Senate Banking Committee Member Asks Fed to Better Regulate Credit Risk Transfers
Senior member of the Senate Banking Committee Jack Reed (D-RI) urged the Federal Reserve to "place additional guardrails" around credit risk transfer transactions ("CRTs").
In a letter to Federal Reserve Chair Jerome Powell, Senator Reed explained that "CRTs, also known as synthetic risk transfers, are transactions where banks pay investors, often private equity firms, to assume potential losses on loans that the banks have originated." Senator Reed warned that the volume of CRTs, "which banks use to reduce capital requirements by offloading risk to private funds," has been increasing, and poses greater risk to the banking system. This year, he said, US banks "executed around 20 transactions totaling an estimated $17 billion."

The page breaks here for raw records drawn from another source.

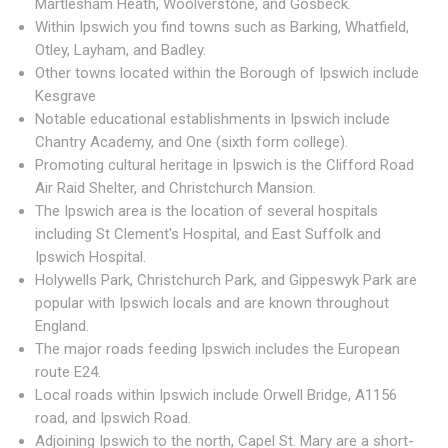
Martlesham Heath, Woolverstone, and Gosbeck.
Within Ipswich you find towns such as Barking, Whatfield,
Otley, Layham, and Badley.
Other towns located within the Borough of Ipswich include
Kesgrave
Notable educational establishments in Ipswich include
Chantry Academy, and One (sixth form college).
Promoting cultural heritage in Ipswich is the Clifford Road
Air Raid Shelter, and Christchurch Mansion.
The Ipswich area is the location of several hospitals
including St Clement's Hospital, and East Suffolk and
Ipswich Hospital.
Holywells Park, Christchurch Park, and Gippeswyk Park are
popular with Ipswich locals and are known throughout
England.
The major roads feeding Ipswich includes the European
route E24.
Local roads within Ipswich include Orwell Bridge, A1156
road, and Ipswich Road.
Adjoining Ipswich to the north, Capel St. Mary are a short-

Senator Reed questioned whether CRTs genuinely transfer credit risk to outside investors or simply concentrate it among a few Wall Street banks. Citing a Reuters' article, he compared CRTs to complex and opaque financial products like collateralized debt obligations that contributed to the 2008 financial crisis. He warned that efforts to circumvent stronger capital and regulatory requirements established after the 2008 crisis could expose the financial system to new risks, particularly since banks are not required to disclose any information regarding CRTs.
Senator Reed requested the Federal Reserve:
- require public regulatory reporting through bank call reports and systemic risk reports of information regarding each bank's use of CRTs;
- establish quantitative limits on banks by (i) using CRTs to reduce capital requirements and (ii) treating CRT proceeds as unrestricted cash;
- ensure that the stress testing methodology expressly considers the ways that risk purportedly laid off through CRTs could affect the banking system in an economic downturn; and
- assess the risks associated with CRTs based on supervisory experience to date, "including an analysis of whether CRT instruments have truly laid off credit risk and are working as intended."
Commentary
CRTs have long been a topic of concern for US prudential regulators and policymakers (see, e.g., a 2015 paper from the Office of Financial Research emphasizing the need for more data on banks' CRT activities). To that point, Senator Reed's August 2024 letter to the Federal Reserve follows his November 2023 letter that also urged the US prudential regulators to "evaluate the risks associated with 'synthetic risk transfer' transactions, which allow banks to reduce their capital requirements by offloading risk to private market investors." In the November 2023 letter, Senator Reed requested that the US prudential regulators provide the following information: (i) the volume of synthetic risk transfers conducted by institutions under each prudential regulator's supervision for the each of the past ten years; (ii) the amount by which institutions have been permitted to reduce their capital over the same time period; (iii) the degree to which the identity and regulated status of a bank's counterparties affects the availability of synthetic risk transfers; (iv) whether there should be limits on how much capital can be reduced for different classes of assets, especially consumer loans; and (v) an assessment of the risks to individual banks and of systemic risks based on experience to date.